Later, Mary takes the children to visit Bert’s Uncle Albert, who floats whenever he laughs. Not long after, everyone is giggling incessantly, suspending in the air enjoying a tea party. Mary finds it all childish and ridiculous, and orders them to come down so they can go home. They all become grounded again when they think of “something sad”.
Meanwhile, Mr. Banks is irritated by the children’s outlandish stories, and refuses to believe them. He wishes to fire Mary, but is swayed to instead follow her suggestion of taking them to work with him at the Dawes Tomes Mousley Grubbs Fidelity Fiduciary Bank so they know what the real world is like. On the way, they pass by “The Bird Woman”, but Mr. Banks discourages the children from congregating around her. When they enter the bank, Mr. Banks’ employers forcefully encourage Michael to invest his tuppence. However, Michael wishes to alternatively buy birdseed from “The Bird Woman”. They take the money out of his hand, without his permission, and Michael protests. Other customers misunderstand what is going on, and start a run on the bank, temporarily closing it. The children are chased away by the Bank Guard, but Bert, now employed as a chimney sweep, comes across them and takes them home. Mary Poppins appears at the house after her day off as the children get sucked up into the chimney.
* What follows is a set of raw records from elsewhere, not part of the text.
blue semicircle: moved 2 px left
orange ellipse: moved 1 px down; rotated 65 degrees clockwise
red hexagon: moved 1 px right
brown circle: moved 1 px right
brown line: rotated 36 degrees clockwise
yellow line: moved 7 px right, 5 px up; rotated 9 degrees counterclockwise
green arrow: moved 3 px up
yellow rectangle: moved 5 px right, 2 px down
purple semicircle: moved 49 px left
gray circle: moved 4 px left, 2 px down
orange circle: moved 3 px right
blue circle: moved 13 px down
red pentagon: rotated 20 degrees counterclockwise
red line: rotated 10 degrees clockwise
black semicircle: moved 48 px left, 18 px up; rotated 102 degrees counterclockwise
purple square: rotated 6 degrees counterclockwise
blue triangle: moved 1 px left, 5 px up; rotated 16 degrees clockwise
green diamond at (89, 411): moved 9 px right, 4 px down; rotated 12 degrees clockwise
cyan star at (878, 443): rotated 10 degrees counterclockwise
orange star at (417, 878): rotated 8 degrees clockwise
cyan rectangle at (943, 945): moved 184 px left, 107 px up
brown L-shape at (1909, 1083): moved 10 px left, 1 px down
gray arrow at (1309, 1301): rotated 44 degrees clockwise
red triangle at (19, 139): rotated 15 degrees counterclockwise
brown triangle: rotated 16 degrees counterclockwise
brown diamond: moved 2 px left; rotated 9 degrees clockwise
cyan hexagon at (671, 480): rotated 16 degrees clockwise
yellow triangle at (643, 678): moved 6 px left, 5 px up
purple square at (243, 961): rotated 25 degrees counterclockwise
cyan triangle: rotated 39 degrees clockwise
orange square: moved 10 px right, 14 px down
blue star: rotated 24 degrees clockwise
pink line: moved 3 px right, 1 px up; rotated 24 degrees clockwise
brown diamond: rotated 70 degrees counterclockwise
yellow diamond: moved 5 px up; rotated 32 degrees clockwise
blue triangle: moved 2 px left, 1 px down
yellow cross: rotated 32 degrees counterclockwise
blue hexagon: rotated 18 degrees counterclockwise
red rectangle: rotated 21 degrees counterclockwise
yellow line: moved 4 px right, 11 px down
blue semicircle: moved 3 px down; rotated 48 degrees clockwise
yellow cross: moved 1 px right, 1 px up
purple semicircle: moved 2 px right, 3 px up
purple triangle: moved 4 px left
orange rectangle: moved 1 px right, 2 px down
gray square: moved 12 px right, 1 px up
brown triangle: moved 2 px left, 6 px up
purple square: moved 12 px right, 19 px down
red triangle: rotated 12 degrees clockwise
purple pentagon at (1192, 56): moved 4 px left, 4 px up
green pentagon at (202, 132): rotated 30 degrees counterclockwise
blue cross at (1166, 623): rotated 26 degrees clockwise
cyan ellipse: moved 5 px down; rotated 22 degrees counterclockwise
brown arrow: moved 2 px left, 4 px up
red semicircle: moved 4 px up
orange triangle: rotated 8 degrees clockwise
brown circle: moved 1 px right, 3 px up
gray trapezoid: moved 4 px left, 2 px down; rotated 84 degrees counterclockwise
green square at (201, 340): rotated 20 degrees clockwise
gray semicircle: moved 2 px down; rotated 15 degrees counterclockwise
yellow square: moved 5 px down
Bert and Mary join, and together they dance on rooftops with other chimney sweeps. After a bit of singing and dancing, one by one they all jump down the chimney into the Banks’ house.
When Mr. Banks arrives home, the gaieties of the chimney sweeps come to a halt, and they quickly scatter out of the house. He expresses anger at Mary, blaming her for all of his misfortunes. Right then he receives a call from the bank. He travels to the bank, and can only mutter the word “Supercalifragilisticexpialidocious” when asked to give his statement. Mr. Banks is consequently fired, and departs. Dawes, his boss, mulls over the joke, finally understanding it and laughing until he floats up into the air.
The following morning, Mr. Banks is in a terrific mood and offers to take the children kite flying. Mrs. Banks supplies one of her suffragette ribbons to use as a tail, and the family goes off together to the park. While there, they run into the bank managers. They offer Mr. Banks a position because he made the main board director laugh so hard that he died happily. Back at the house, Mary Poppins flies away with her umbrella, as the wind has changed and she has completed her job.